C'est marrant de comparer la différence de traitement de l'info entre les signataires du texte...
D'un côté les responsables du GIDD qui crient victoire. De l'autre la CFTC qui parle de communiqué "a minima", de "première étape".
Et puis... et puis... le SE qui la joue modeste. Et finalement, si c'était lui le grand vainqueur ? En 2006, il en a pris des vertes et des pas mûres, le SE. C'était un traître parmi les
traîtres. On allait s'en souvenir aux élections... Son intérêt c'était donc de calmer le jeu et d'essayer de recoller les morceaux. Même si c'est pas ma tasse de thé, je dois dire qu'il a pas mal
réussi son coup. Voilà les dirlos responsables du GIDD qui reviennent au bercail, tout heureux de figurer sur un document commun.
Sauf que... le SE a gagné sur toute la ligne : il a réussi à ne pas inscrire le mot "STATUT" dans le texte.

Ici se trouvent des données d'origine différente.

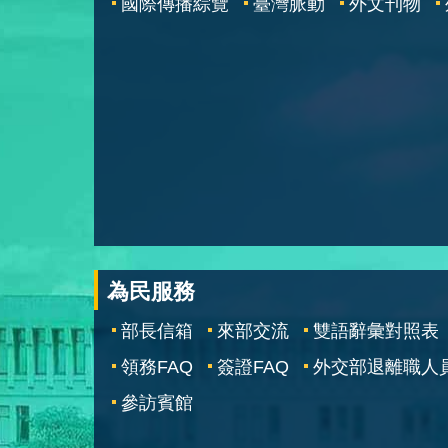
國際傳播綜覽
臺灣脈動
外文刊物
為民服務
部長信箱
來部交流
雙語辭彙對照表
領務FAQ
簽證FAQ
外交部退離職人
參訪賓館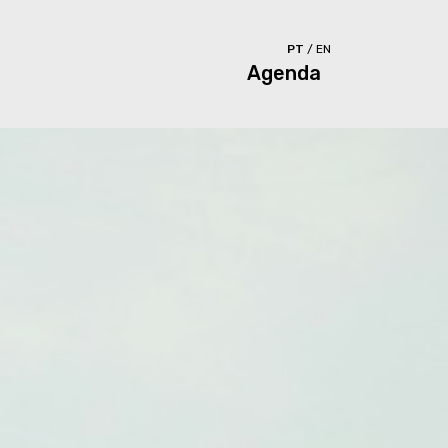
PT
/
EN
Agenda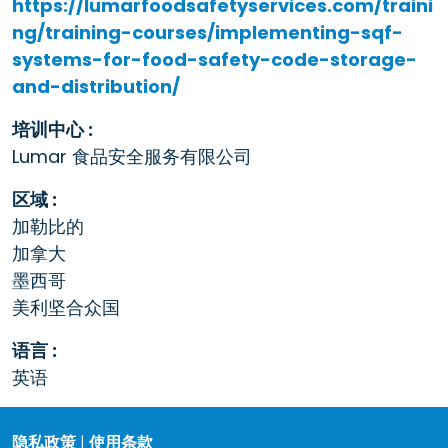
https://lumarfoodsafetyservices.com/traini
ng/training-courses/implementing-sqf-
systems-for-food-safety-code-storage-
and-distribution/
培训中心 :
Lumar 食品安全服务有限公司
区域 :
加勒比的
加拿大
墨西哥
美利坚合众国
语言 :
英语
隐私政策
|
使用条款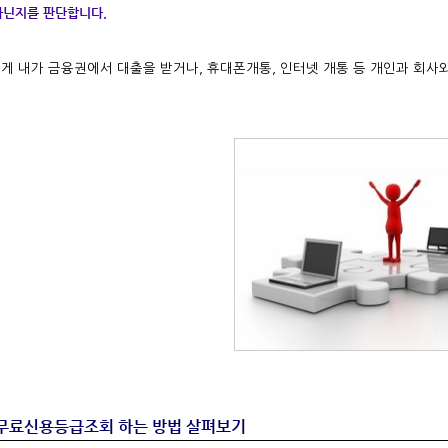
아닌지를 판단합니다.
게 내가 금융권에서 대출을 받거나, 휴대폰개통, 인터넷 개통 등 개인과 회사
 무료신용등급조회 하는 방법 살펴보기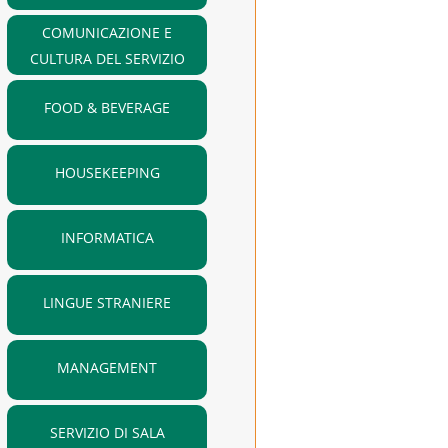
COMUNICAZIONE E
CULTURA DEL SERVIZIO
FOOD & BEVERAGE
HOUSEKEEPING
INFORMATICA
LINGUE STRANIERE
MANAGEMENT
SERVIZIO DI SALA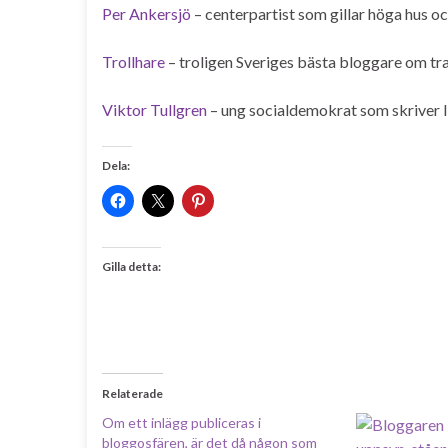
Per Ankersjö
– centerpartist som gillar höga hus o
Trollhare
– troligen Sveriges bästa bloggare om tr
Viktor Tullgren
– ung socialdemokrat som skriver li
Dela:
Gilla detta:
Relaterade
Om ett inlägg publiceras i
bloggosfären, är det då någon som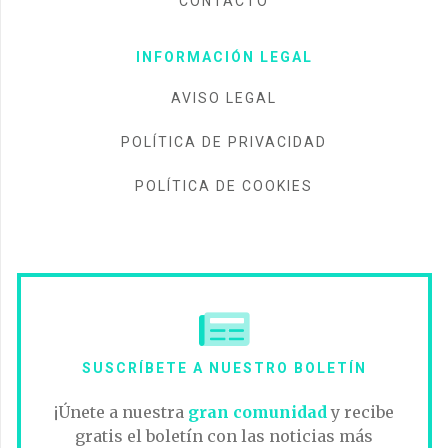
CONTACTO
INFORMACIÓN LEGAL
AVISO LEGAL
POLÍTICA DE PRIVACIDAD
POLÍTICA DE COOKIES
SUSCRÍBETE A NUESTRO BOLETÍN
¡Únete a nuestra
gran comunidad
y recibe
gratis el boletín con las noticias más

Donc, pas d'engagement. (n'insiste pas Théo, tu n'auras pas de réponse à la question de
savoir pourquoi le statut n'est pas inscrit dans le texte... question embarrassante...)
Et le grand perdant, dans l'histoire, eh ben, c'est pas le SE... Mais faut-il en conclure qu'il emportera tous les dirlos dans son sillage ? ça c'est une autre histoire. Les collègues n'ont pas
la mémoire si courte...



françou 05/06/2010 11:32



Merde , j'ai fais faux... le pétage de plomb n'aura pas été contre le syndicaliste de service...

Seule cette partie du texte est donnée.